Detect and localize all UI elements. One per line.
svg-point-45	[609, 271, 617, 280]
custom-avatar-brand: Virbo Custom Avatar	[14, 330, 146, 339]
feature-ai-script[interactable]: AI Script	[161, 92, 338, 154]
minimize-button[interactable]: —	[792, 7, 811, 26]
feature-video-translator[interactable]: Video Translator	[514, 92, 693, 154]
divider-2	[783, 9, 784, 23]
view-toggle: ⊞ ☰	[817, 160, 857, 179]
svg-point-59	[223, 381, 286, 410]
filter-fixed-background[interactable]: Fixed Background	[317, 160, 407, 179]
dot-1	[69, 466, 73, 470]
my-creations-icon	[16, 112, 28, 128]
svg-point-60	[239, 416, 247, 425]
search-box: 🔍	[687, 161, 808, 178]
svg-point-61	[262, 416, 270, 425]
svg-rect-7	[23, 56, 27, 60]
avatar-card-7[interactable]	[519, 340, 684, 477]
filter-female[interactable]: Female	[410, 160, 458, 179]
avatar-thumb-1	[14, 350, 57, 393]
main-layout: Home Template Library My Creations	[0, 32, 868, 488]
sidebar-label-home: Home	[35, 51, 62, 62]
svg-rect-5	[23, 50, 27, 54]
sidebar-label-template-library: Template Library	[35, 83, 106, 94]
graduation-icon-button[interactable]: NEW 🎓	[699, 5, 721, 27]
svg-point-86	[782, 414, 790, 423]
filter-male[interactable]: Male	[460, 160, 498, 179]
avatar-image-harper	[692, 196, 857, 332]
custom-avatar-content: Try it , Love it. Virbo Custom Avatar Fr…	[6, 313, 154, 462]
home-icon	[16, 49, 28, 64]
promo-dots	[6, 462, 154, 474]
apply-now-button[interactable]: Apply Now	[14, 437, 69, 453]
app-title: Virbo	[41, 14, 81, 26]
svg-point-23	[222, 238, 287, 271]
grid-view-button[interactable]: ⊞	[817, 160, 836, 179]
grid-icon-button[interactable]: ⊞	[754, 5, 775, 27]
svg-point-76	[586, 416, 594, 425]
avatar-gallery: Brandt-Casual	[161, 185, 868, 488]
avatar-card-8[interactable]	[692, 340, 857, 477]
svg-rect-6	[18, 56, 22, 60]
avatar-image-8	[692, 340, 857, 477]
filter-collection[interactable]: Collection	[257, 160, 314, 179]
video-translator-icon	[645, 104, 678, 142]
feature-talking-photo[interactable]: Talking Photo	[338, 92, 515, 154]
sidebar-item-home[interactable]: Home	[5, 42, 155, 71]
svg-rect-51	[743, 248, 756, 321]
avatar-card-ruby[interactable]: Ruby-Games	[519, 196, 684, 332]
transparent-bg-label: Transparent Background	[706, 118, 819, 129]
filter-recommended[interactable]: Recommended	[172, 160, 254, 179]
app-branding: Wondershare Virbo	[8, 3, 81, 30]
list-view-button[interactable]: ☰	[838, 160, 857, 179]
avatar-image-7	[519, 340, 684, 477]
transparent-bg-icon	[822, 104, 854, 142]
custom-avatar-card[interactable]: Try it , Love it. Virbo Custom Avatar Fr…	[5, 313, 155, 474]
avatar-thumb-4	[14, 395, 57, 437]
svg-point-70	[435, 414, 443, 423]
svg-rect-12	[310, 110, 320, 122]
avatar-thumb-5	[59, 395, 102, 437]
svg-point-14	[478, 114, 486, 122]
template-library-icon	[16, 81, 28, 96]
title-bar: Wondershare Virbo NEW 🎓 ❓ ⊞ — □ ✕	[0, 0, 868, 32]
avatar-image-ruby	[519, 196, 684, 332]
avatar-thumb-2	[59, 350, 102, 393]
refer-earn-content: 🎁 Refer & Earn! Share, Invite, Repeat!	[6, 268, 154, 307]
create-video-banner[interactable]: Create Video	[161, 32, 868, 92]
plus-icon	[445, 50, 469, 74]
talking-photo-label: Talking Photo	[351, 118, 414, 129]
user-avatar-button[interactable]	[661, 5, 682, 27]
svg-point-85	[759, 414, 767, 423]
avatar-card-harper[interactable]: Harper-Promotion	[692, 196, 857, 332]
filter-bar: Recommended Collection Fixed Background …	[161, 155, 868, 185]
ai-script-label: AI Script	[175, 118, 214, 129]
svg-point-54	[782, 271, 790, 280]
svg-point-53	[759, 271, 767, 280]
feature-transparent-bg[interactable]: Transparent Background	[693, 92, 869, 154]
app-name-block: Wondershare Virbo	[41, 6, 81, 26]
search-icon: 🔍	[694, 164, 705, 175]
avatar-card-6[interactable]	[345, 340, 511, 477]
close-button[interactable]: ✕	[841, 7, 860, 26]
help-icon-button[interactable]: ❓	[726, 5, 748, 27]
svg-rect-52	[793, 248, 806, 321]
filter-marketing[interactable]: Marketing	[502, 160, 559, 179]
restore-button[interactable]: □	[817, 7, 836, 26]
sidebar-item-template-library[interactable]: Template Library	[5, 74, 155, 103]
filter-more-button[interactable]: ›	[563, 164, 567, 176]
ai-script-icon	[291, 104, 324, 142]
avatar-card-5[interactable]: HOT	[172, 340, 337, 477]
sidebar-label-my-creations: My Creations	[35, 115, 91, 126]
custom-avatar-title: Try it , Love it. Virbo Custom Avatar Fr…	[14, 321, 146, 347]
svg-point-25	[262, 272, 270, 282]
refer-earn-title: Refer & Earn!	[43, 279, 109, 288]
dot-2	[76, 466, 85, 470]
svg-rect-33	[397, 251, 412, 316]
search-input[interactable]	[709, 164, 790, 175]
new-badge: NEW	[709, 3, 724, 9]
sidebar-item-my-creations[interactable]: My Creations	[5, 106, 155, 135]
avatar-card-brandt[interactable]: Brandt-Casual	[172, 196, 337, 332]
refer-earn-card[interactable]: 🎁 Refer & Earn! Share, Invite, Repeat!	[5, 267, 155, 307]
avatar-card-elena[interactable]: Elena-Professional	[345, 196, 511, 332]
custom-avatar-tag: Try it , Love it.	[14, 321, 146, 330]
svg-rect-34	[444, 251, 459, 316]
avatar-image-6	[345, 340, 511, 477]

---------------

» **Task details**
Set down the records above once more, exactly as given.

» **Result of this exercise**
Detect and localize all UI elements. One per line.
svg-point-45	[609, 271, 617, 280]
custom-avatar-brand: Virbo Custom Avatar	[14, 330, 146, 339]
feature-ai-script[interactable]: AI Script	[161, 92, 338, 154]
minimize-button[interactable]: —	[792, 7, 811, 26]
feature-video-translator[interactable]: Video Translator	[514, 92, 693, 154]
divider-2	[783, 9, 784, 23]
view-toggle: ⊞ ☰	[817, 160, 857, 179]
svg-point-59	[223, 381, 286, 410]
filter-fixed-background[interactable]: Fixed Background	[317, 160, 407, 179]
dot-1	[69, 466, 73, 470]
my-creations-icon	[16, 112, 28, 128]
svg-point-60	[239, 416, 247, 425]
search-box: 🔍	[687, 161, 808, 178]
svg-point-61	[262, 416, 270, 425]
svg-rect-7	[23, 56, 27, 60]
avatar-card-7[interactable]	[519, 340, 684, 477]
filter-female[interactable]: Female	[410, 160, 458, 179]
avatar-thumb-1	[14, 350, 57, 393]
main-layout: Home Template Library My Creations	[0, 32, 868, 488]
sidebar-label-home: Home	[35, 51, 62, 62]
svg-rect-5	[23, 50, 27, 54]
sidebar-label-template-library: Template Library	[35, 83, 106, 94]
graduation-icon-button[interactable]: NEW 🎓	[699, 5, 721, 27]
svg-point-86	[782, 414, 790, 423]
filter-male[interactable]: Male	[460, 160, 498, 179]
avatar-image-harper	[692, 196, 857, 332]
custom-avatar-content: Try it , Love it. Virbo Custom Avatar Fr…	[6, 313, 154, 462]
home-icon	[16, 49, 28, 64]
promo-dots	[6, 462, 154, 474]
apply-now-button[interactable]: Apply Now	[14, 437, 69, 453]
app-title: Virbo	[41, 14, 81, 26]
svg-point-23	[222, 238, 287, 271]
grid-view-button[interactable]: ⊞	[817, 160, 836, 179]
grid-icon-button[interactable]: ⊞	[754, 5, 775, 27]
svg-point-76	[586, 416, 594, 425]
avatar-gallery: Brandt-Casual	[161, 185, 868, 488]
avatar-card-8[interactable]	[692, 340, 857, 477]
svg-rect-6	[18, 56, 22, 60]
avatar-image-8	[692, 340, 857, 477]
filter-collection[interactable]: Collection	[257, 160, 314, 179]
video-translator-icon	[645, 104, 678, 142]
feature-talking-photo[interactable]: Talking Photo	[338, 92, 515, 154]
sidebar-item-home[interactable]: Home	[5, 42, 155, 71]
svg-rect-51	[743, 248, 756, 321]
avatar-card-ruby[interactable]: Ruby-Games	[519, 196, 684, 332]
transparent-bg-label: Transparent Background	[706, 118, 819, 129]
filter-recommended[interactable]: Recommended	[172, 160, 254, 179]
app-branding: Wondershare Virbo	[8, 3, 81, 30]
list-view-button[interactable]: ☰	[838, 160, 857, 179]
avatar-image-7	[519, 340, 684, 477]
transparent-bg-icon	[822, 104, 854, 142]
custom-avatar-card[interactable]: Try it , Love it. Virbo Custom Avatar Fr…	[5, 313, 155, 474]
avatar-thumb-4	[14, 395, 57, 437]
svg-point-70	[435, 414, 443, 423]
svg-rect-12	[310, 110, 320, 122]
avatar-thumb-5	[59, 395, 102, 437]
svg-point-14	[478, 114, 486, 122]
template-library-icon	[16, 81, 28, 96]
title-bar: Wondershare Virbo NEW 🎓 ❓ ⊞ — □ ✕	[0, 0, 868, 32]
avatar-image-ruby	[519, 196, 684, 332]
avatar-thumb-2	[59, 350, 102, 393]
refer-earn-content: 🎁 Refer & Earn! Share, Invite, Repeat!	[6, 268, 154, 307]
create-video-banner[interactable]: Create Video	[161, 32, 868, 92]
plus-icon	[445, 50, 469, 74]
talking-photo-label: Talking Photo	[351, 118, 414, 129]
user-avatar-button[interactable]	[661, 5, 682, 27]
svg-point-85	[759, 414, 767, 423]
avatar-card-harper[interactable]: Harper-Promotion	[692, 196, 857, 332]
filter-bar: Recommended Collection Fixed Background …	[161, 155, 868, 185]
ai-script-label: AI Script	[175, 118, 214, 129]
svg-point-54	[782, 271, 790, 280]
svg-point-53	[759, 271, 767, 280]
feature-transparent-bg[interactable]: Transparent Background	[693, 92, 869, 154]
app-name-block: Wondershare Virbo	[41, 6, 81, 26]
search-icon: 🔍	[694, 164, 705, 175]
avatar-card-6[interactable]	[345, 340, 511, 477]
close-button[interactable]: ✕	[841, 7, 860, 26]
help-icon-button[interactable]: ❓	[726, 5, 748, 27]
svg-rect-52	[793, 248, 806, 321]
filter-marketing[interactable]: Marketing	[502, 160, 559, 179]
restore-button[interactable]: □	[817, 7, 836, 26]
sidebar-item-template-library[interactable]: Template Library	[5, 74, 155, 103]
filter-more-button[interactable]: ›	[563, 164, 567, 176]
ai-script-icon	[291, 104, 324, 142]
avatar-card-5[interactable]: HOT	[172, 340, 337, 477]
sidebar-label-my-creations: My Creations	[35, 115, 91, 126]
custom-avatar-title: Try it , Love it. Virbo Custom Avatar Fr…	[14, 321, 146, 347]
svg-point-25	[262, 272, 270, 282]
refer-earn-title: Refer & Earn!	[43, 279, 109, 288]
dot-2	[76, 466, 85, 470]
svg-rect-33	[397, 251, 412, 316]
search-input[interactable]	[709, 164, 790, 175]
new-badge: NEW	[709, 3, 724, 9]
sidebar-item-my-creations[interactable]: My Creations	[5, 106, 155, 135]
avatar-card-brandt[interactable]: Brandt-Casual	[172, 196, 337, 332]
refer-earn-card[interactable]: 🎁 Refer & Earn! Share, Invite, Repeat!	[5, 267, 155, 307]
avatar-card-elena[interactable]: Elena-Professional	[345, 196, 511, 332]
custom-avatar-tag: Try it , Love it.	[14, 321, 146, 330]
svg-rect-34	[444, 251, 459, 316]
avatar-image-6	[345, 340, 511, 477]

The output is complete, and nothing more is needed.